Mockingbird” (1962):

“On Oscar night, 1963, I carried a rabbit’s foot, given to me by my little girl, Cecilia, and a pocket watch, which had belonged to Harper Lee’s father – the real Atticus Finch. They worked. Harper and I have remained close friends. Not long ago, I said to her, ‘OK, you won an Oscar for me 34 years ago. What have you done for me lately?’ Don’t believe that an Academy Award isn’t a very nice thing to have. It makes a difference.”

CLIFF ROBERTSON

Best actor, Charly (1968)

“You have to think about who received that award prior to you. Everybody gets up with that aw-shucks kind of self-imposed modesty to accept, saying, ‘all five of us deserve this,’ which can be true. But when I won the Academy Award, all I could think of is Spencer Tracy and Laurence Olivier and other actors and that my name is now listed with them.

“The other thing about when I won was the competition that year — Peter O’Toole, Alan Arkin, Alan Bates and Ron Moody.
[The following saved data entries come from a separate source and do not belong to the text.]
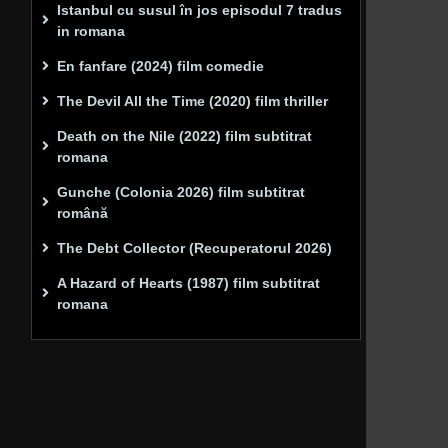
Istanbul cu susul în jos episodul 7 tradus
in romana
En fanfare (2024) film comedie
The Devil All the Time (2020) film thriller
Death on the Nile (2022) film subtitrat
romana
Gunche (Colonia 2026) film subtitrat
română
The Debt Collector (Recuperatorul 2026)
A Hazard of Hearts (1987) film subtitrat
romana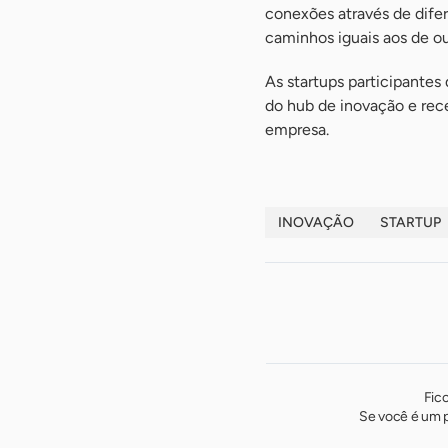
conexões através de dife
caminhos iguais aos de ou
As startups participantes
do hub de inovação e rec
empresa.
INOVAÇÃO
STARTUP
Fic
Se você é um p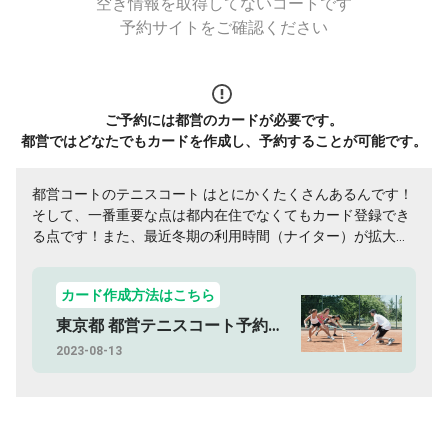
空き情報を取得してないコートです
予約サイトをご確認ください
ご予約には都営のカードが必要です。
都営ではどなたでもカードを作成し、予約することが可能です。
都営コートのテニスコート はとにかくたくさんあるんです！
そして、一番重要な点は都内在住でなくてもカード登録でき
る点です！また、最近冬期の利用時間（ナイター）が拡大し
たので要チェックです。全テニスユーザーカード登録してく
ださい！
カード作成方法はこちら
東京都 都営テニスコート予約方法
2023-08-13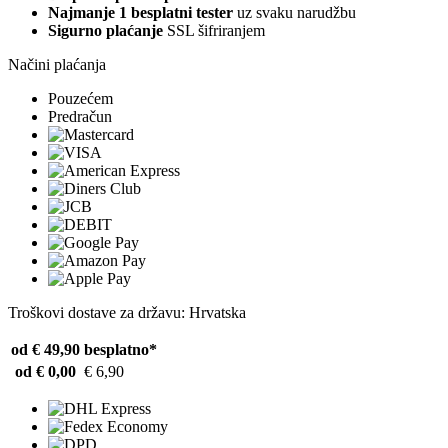
Najmanje 1 besplatni tester
uz svaku narudžbu
Sigurno plaćanje
SSL šifriranjem
Načini plaćanja
Pouzećem
Predračun
Troškovi dostave za državu: Hrvatska
od € 49,90
besplatno*
od € 0,00
€ 6,90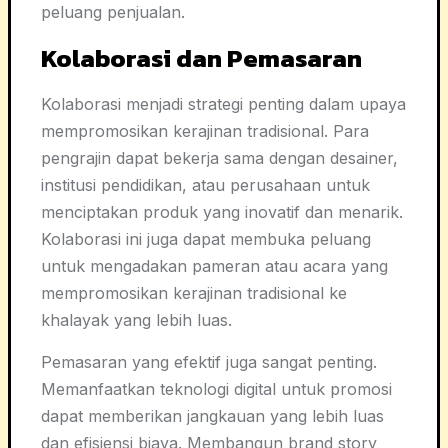
peluang penjualan.
Kolaborasi dan Pemasaran
Kolaborasi menjadi strategi penting dalam upaya
mempromosikan kerajinan tradisional. Para
pengrajin dapat bekerja sama dengan desainer,
institusi pendidikan, atau perusahaan untuk
menciptakan produk yang inovatif dan menarik.
Kolaborasi ini juga dapat membuka peluang
untuk mengadakan pameran atau acara yang
mempromosikan kerajinan tradisional ke
khalayak yang lebih luas.
Pemasaran yang efektif juga sangat penting.
Memanfaatkan teknologi digital untuk promosi
dapat memberikan jangkauan yang lebih luas
dan efisiensi biaya. Membangun brand story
They said it was the stiffest competition ever. We made a modest little picture and had no money to spare on publicity. So, it was very Earth-shaking when I won.

“The Oscar stayed in my agent’s office for two years until my then wife, Dina Merril, finally brought it home. It’s now in my house on Long Island.”

JON VOIGHT

Best Actor,

“Coming Home” (1978)

“The Oscar is in our industry the expression of an appreciation of excellence. It promotes high standards. And, as far as many of the movies I’ve made, which didn’t immediately seem to have commercial potential, the possibility for Oscar-caliber work within them became a reason that they got made at all.

“For a person to get one, it’s a fortunate blessing. It’s a dream come true. We have been raised in a culture in which it means the apex of our industry. It celebrates what we do and it allows us once a year to turn into children a little bit.”